Het leven op Ameland in de tijd van Hidde Dirks Kat

Door Aukje van Dijk

Het is ijs en ijskoud als op eerste kerstdag 1799 een paar Amelanders de jonggezel Jan Rimkes Bloem totaal verkleumd in zijn boot op zee vinden. Op 17 december wilde Bloem zijn boot naar een beschutte plek brengen, kwam vast te zitten tussen het ijs en was afgedreven.  Negen dagen lang dobberde hij met het ijs mee, zonder vuur om zich warm te houden. Hij hield zich in leven door rauwe mosselen en een van boombast gemaakte trommel te eten. Jan Ritskes overleefde het avontuur, net als in 1784 een paar bij Ameland gestrande Zweedse zeelieden. Zij brachten het er levend vanaf door een varken te slachten en rauw op te eten.

 

Overlevingsverhalen als deze zijn geen uitzonderingen, maar veel vaker ging het wèl mis. Cornelis Pieter Sorgdrager noteert in zijn Memori Boeck - een kroniek die de periode 1779 -1826 omvat en dus bijna precies de periode beschrijft waarin Hidde Dirks Kat na de ramp in Groenland leefde - de scheepsrampen in de wateren rondom Ameland.  Sorgdrager vermeldt nauwgezet welk type schip het betreft, waar het vandaan komt en - heel belangrijk - de inhoud en de waarde van de geborgen lading. In deze notities vermeldt hij haast terloops de aantallen opvarenden die de eilanders samen met Gods helpende hand konden redden en de te betreuren slachtoffers. Soms klinkt er geschreeuw om hulp vanaf een schip dat voor de redders onbereikbaar is en keren de redders machteloos en terneergeslagen huiswaarts, omdat de schipbreukelingen reddeloos verloren zijn.  Een enkele keer zijn de omstandigheden van een reddingsoperatie zo aangrijpend, dat Sorgdrager er een paar zinnen aan wijdt. Zoals de redding van Jan Rimkes Bloem, de Zweedse zeelieden of de stranding van het fregat De Valk in 1799, waarbij meer dan 400 zeelieden omkwamen. Het waren er zoveel dat er niet genoeg hout was om alle doden in een kist te begraven.

 

Als Hidde Dirks Kat eind september 1778 van zijn onfortuinlijke reis uit Groenland terugkeert in Hollum kan het zo maar zijn dat niet veel mensen zich interesseren voor zijn belevenissen. Rampspoed op zee en de gevolgen ervan zijn hier maar al te bekend. Kat heeft het er levend vanaf gebracht. Vele anderen niet.

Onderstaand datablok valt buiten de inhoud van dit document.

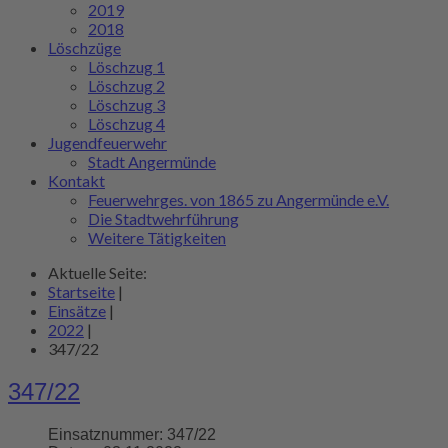
2019
2018
Löschzüge
Löschzug 1
Löschzug 2
Löschzug 3
Löschzug 4
Jugendfeuerwehr
Stadt Angermünde
Kontakt
Feuerwehrges. von 1865 zu Angermünde e.V.
Die Stadtwehrführung
Weitere Tätigkeiten
Aktuelle Seite:
Startseite
|
Einsätze
|
2022
|
347/22
347/22
Einsatznummer:
347/22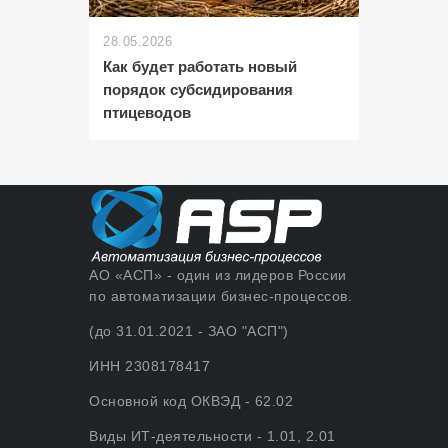
28.05.2026
Как будет работать новый
порядок субсидирования
птицеводов
АО «АСП» - один из лидеров России
по автоматизации бизнес-процессов.
(до 31.01.2021 - ЗАО "АСП")
ИНН 2308178417
Основной код ОКВЭД - 62.02
Виды ИТ-деятельности - 1.01, 2.01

Het dagboek dat Kat heeft bijgehouden bergt hij op. Zelf praat hij waarschijnlijk niet veel over zijn belevenissen. Het weer en de zee zijn onvoorspelbare krachten waar de mens geen invloed op heeft. De zee zorgt voor welvaart, maar brengt mensen ook verdriet en bittere armoede. Zo is het nu eenmaal. Het hoort bij het leven van eilanders.

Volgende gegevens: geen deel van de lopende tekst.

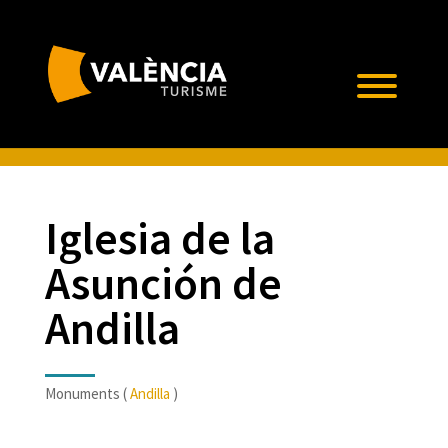
Iglesia de la
Asunción de
Andilla
Monuments (
Andilla
)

De galg is omgewaaid en vervangen door een steviger exemplaar

 

Cornelis Pieter Sorgdrager, winkelier en leraar bij de Mennisten Gemeente in Hollum, houdt vanaf begin januari 1779 aantekeningen bij over de gebeurtenissen op Ameland. Het weinige dat hij over het jaar 1778 – het jaar waarin Kat op Groenland strandde - noemenswaardig vindt betreft de galg. Deze is omgewaaid, maar inmiddels vervangen door een steviger exemplaar. Hij rept met geen woord over Hidde Dirks Kat, die trouwens kort na zijn onfortuinlijke reis van Ameland vertrekt. Misschien heeft hij na zijn laatste reis genoeg van de walvisvaart, waarschijnlijk ziet hij elders meer mogelijkheden om een goede boterham te verdienen. In de tweede helft van de 18e eeuw raakt de walvisvaart in verval.  Sorgdrager meldt in 1785 spijtig op dat het aantal commandeurs in tien jaar tijd van vijf à zes is teruggelopen tot twee.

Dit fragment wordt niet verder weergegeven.